Der entscheidende Absatz lautet: „Klar ist hingegen, dass die Mär von der ‚Banalität des Bösen‘ im Land der Täter dankbar aufgegriffen wurde. Wie viel angenehmer war es, über das Verschwinden von Verantwortung und Moral im technokratischen Verwaltungsstaat und die Gefahr künftiger Untaten (etwa der USA) zu räsonnieren als über die eigene Anfälligkeit für einen Rassenwahn zu reden, der das Böse zum Guten erklärte.“

Der letzte, etwas enigmatischer Satz bezieht sich auf die Kontroverse zwischen Hannah Arendt und Hans-Magnus Enzensberger über die „Banalität des Bösen“. Enzensberger bezog sich in seinem 1963 erschienenen Buch „Politik und Verbrechen“ unmittelbar darauf, indem er dem Buch den Untertitel „Reflexionen vor einem Glaskasten“ gab. (Eichmann saß während seines Prozesses in einem schusssicheren Glaskasten.)

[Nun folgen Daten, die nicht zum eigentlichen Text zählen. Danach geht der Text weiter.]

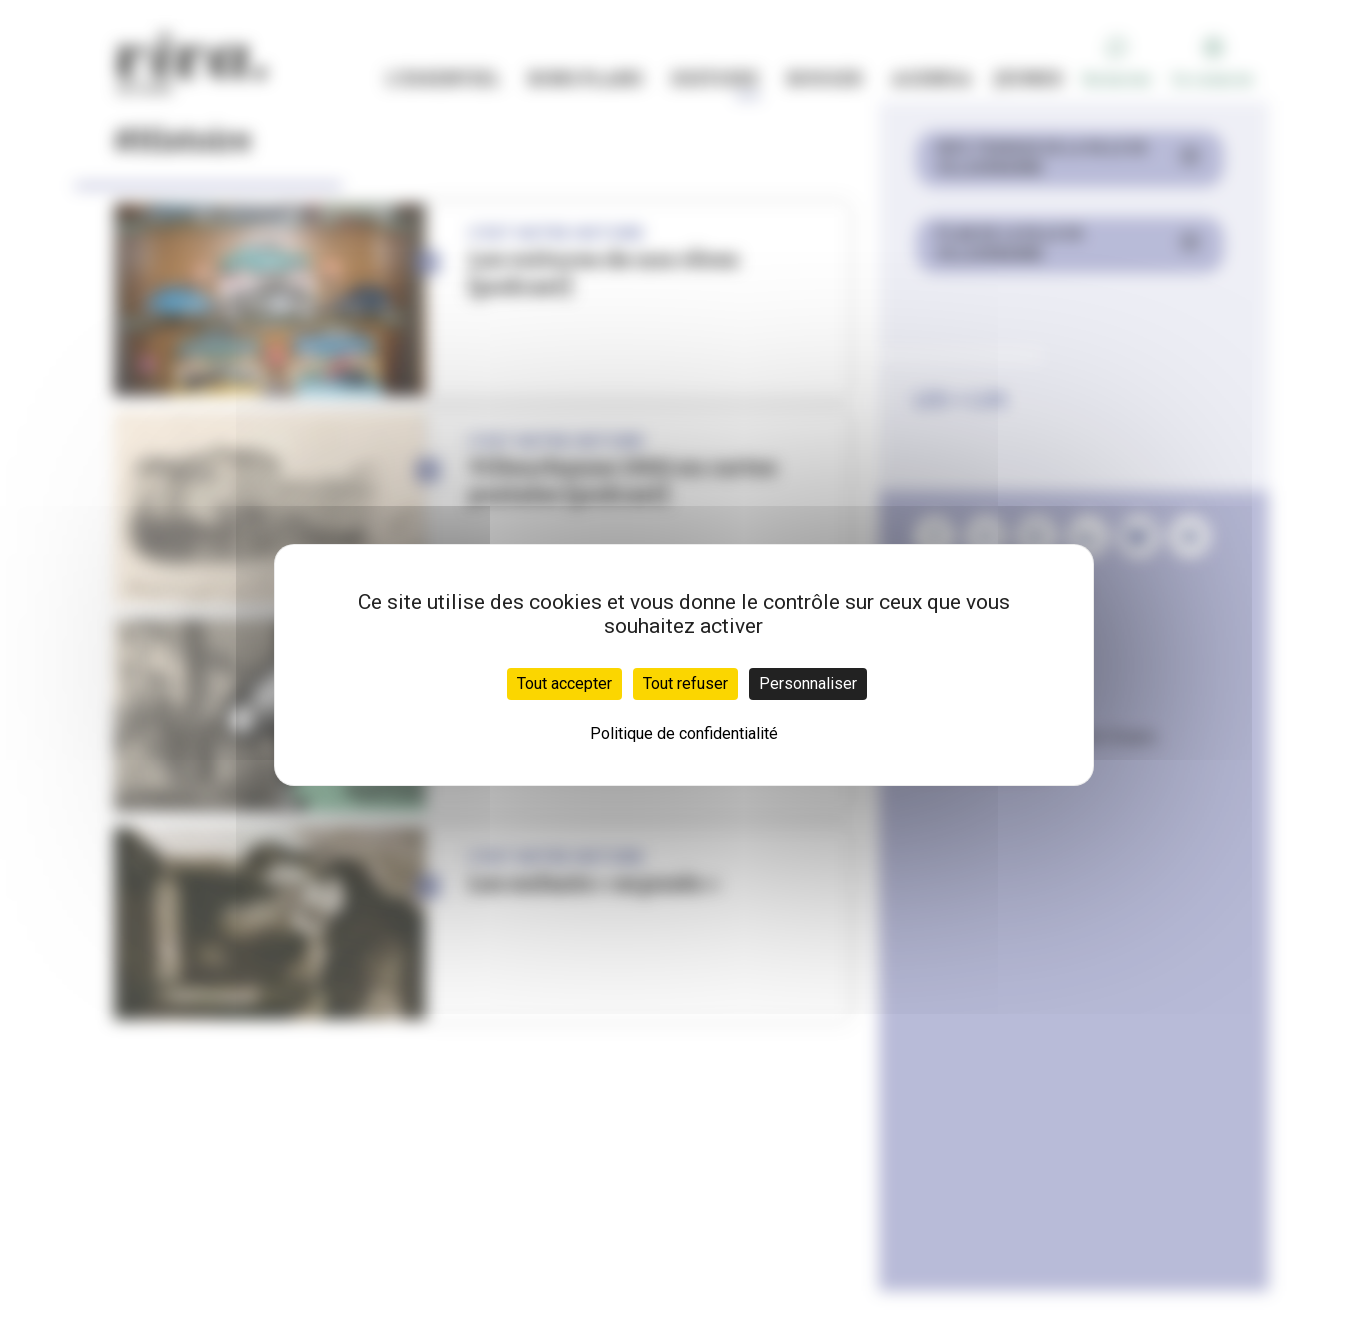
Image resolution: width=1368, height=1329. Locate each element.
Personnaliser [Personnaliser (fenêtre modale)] (808, 683)
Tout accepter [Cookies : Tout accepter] (564, 683)
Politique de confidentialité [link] (684, 733)
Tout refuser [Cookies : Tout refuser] (685, 683)
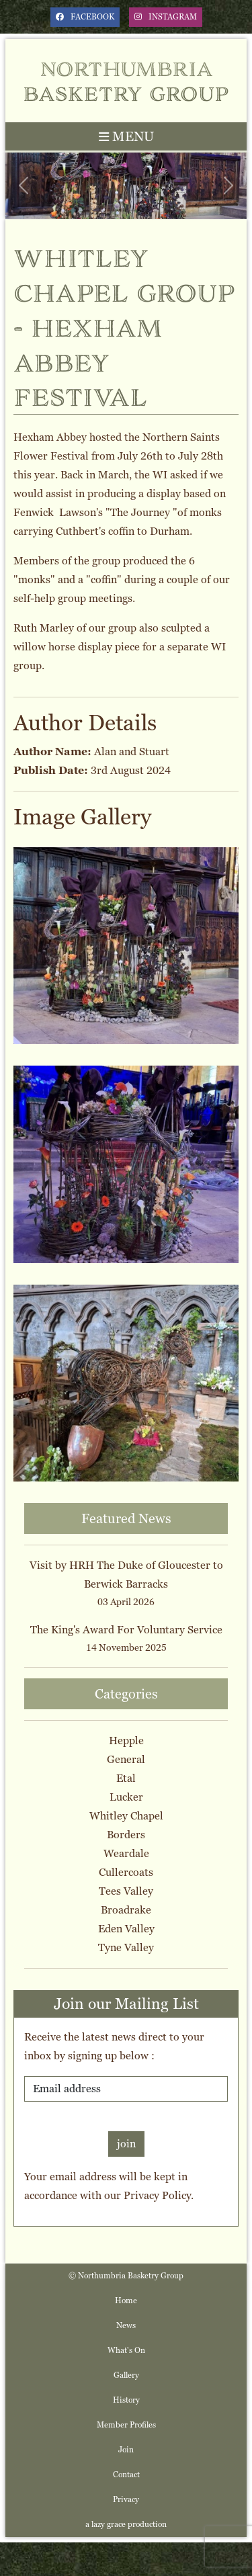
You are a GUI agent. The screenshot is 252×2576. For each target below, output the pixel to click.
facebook (85, 16)
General (126, 1759)
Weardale (126, 1853)
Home (126, 2300)
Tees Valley (126, 1891)
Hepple (126, 1740)
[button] (23, 186)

Für Enzensberger war der Massenmord der Nazis nur die – vorläufig – letzte Konsequenz aus der Tatsache, dass Politik und Verbrechen innig zusammenhängen, dass der Mord in der Grundstruktur aller politischen Herrschaft verankert sei. Solange aber dieser Zusammenhang nicht offenbart würde, führe jede Auseinandersetzung mit dem Holocaust (der damals nicht so genannt wurde) ins Leere. Schlimmer noch: wenn die Bundesrepublik, wie sie ist damals tat, nach einem „Finger am atomaren Abzug“ strebe, habe sie schlichtweg die Lehren aus Auschwitz nicht gezogen: „Dieses Gerät (die Atombombe, A.P.) aber ist die Gegenwart und die Zukunft von Auschwitz. Wie will den Genozid von gestern verurteilen oder gar ‚bewältigen‘, wer den Genozid von morgen plant und ihn sorgfältig, mit allen wissenschaftlichen und industriellen Mitteln, die uns zu Gebote stehen, vorbereitet?“

In einem Brief an die Redaktion des „Merkur“, die sie eingeladen hatte, Enzensbergers Buch zu rezensieren, kritisierte sie Enzensbergers marxistische Gesinnung, die generell zur Parallelisierung und Generalisierung von politischen Vorgängen neige. Dadurch verkenne er die Singularität des Massenmordes in den Konzentrationslagern und flüchte sich „in eine hoch kultivierte Form des Eskapismus“. Durch seine Behauptung, Auschwitz habe lediglich die Wurzel aller bisherigen Politik offengelegt habe, verlagere er die Verantwortung für den Massenmord, von den Deutschen auf alle Menschen. Jedoch: „Wenn ein Deutscher das schreibt, ist es bedenklich.“

In der Tat ist es bedenklich, dass 20 Jahre nach dieser Kontroverse – im „Historikerstreit“ der Jahre 1985 – 1988, dem Heer einen seiner Vorträge ja auch widmet – die These von der Nicht-Singularität von Auschwitz wieder auftauchte; sie war, was oft passiert, in der Zwischenzeit sozusagen von links nach rechts gewandert und tauchte nun in Gestalt von Ernst Nolte auf; was für Enzensberger die Atombombe war, das war für Nolte der Gulag.

USA – SA – SS!

Tatsächlich war die Relativierung des Holocaust – nicht zuletzt durch die Banalisierung der Thesen Enzensbergers, die einen kaum zu überschätzenden Einfluss auf die sich entwickelnde „Außerparlamentarische Opposition“ hatte – geradezu eine Konstante der Linken in den folgenden Jahren. Zunächst zwar griff die belastete Generation meiner Lehrer dankbar nach der Entlastung, die sie bei Arendt – vermittelt durch Enzensberger – zu finden meinten, nämlich dass anonymisierte und arbeitsteilige Bürokratien in Verbindung mit enormem technischen Zerstörungspotenzial das eigentlich Böse darstellten – ich erinnere mich an schulische Diskussionsrunden, bei denen „Coventry, Dresden, Auschwitz und Hiroshima“ in einem Atemzug genannt wurden. Doch bald griff die Linke Enzensbergers Hinweis auf den bloßen Besitz der Atombombe auf, verband damit das ehrliche Entsetzen über den Bombenkrieg der USA in Vietnam, verdrängte oder leugnete die Schrecken des Kommunismus und gelangte zum Schlachtruf: „USA – SA – SS!“ Womit der von Arendt postulierte „Eskapismus“ sozusagen zur materiellen Gewalt geworden war, weil er die Massen ergriffen hatte.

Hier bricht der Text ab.